### [The data]

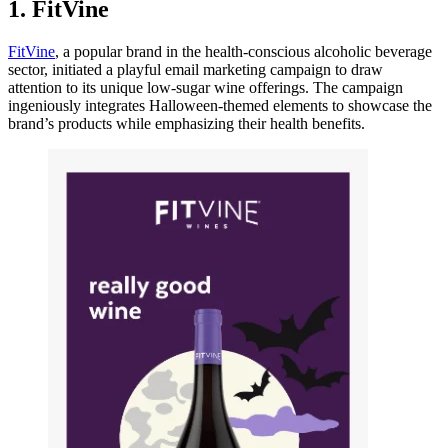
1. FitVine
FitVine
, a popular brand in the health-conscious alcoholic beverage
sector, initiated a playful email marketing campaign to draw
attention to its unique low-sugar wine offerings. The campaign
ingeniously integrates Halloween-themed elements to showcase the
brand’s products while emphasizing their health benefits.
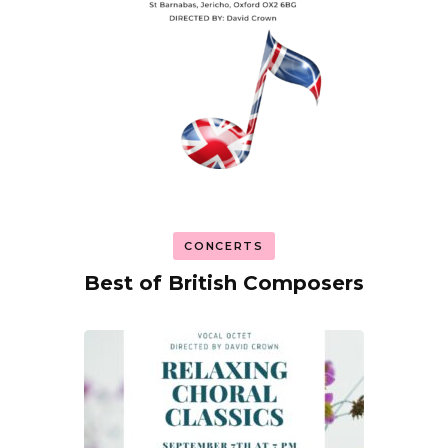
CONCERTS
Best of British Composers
==
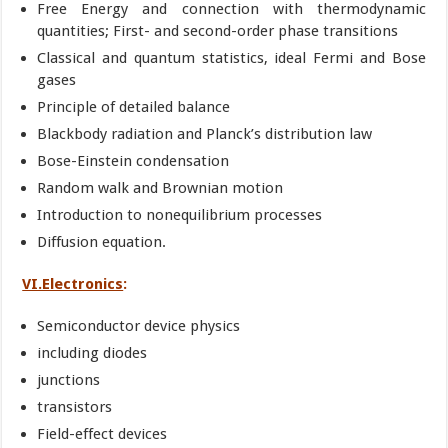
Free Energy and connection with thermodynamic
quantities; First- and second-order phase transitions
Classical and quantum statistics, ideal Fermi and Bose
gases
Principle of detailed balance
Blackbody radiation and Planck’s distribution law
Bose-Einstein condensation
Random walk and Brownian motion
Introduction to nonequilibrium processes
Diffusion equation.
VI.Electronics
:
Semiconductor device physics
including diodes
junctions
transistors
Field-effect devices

### [To do]
Please report every line of the listing that contains the string "Bose".

### [Finished exercise]
Classical and quantum statistics, ideal Fermi and Bose
Bose-Einstein condensation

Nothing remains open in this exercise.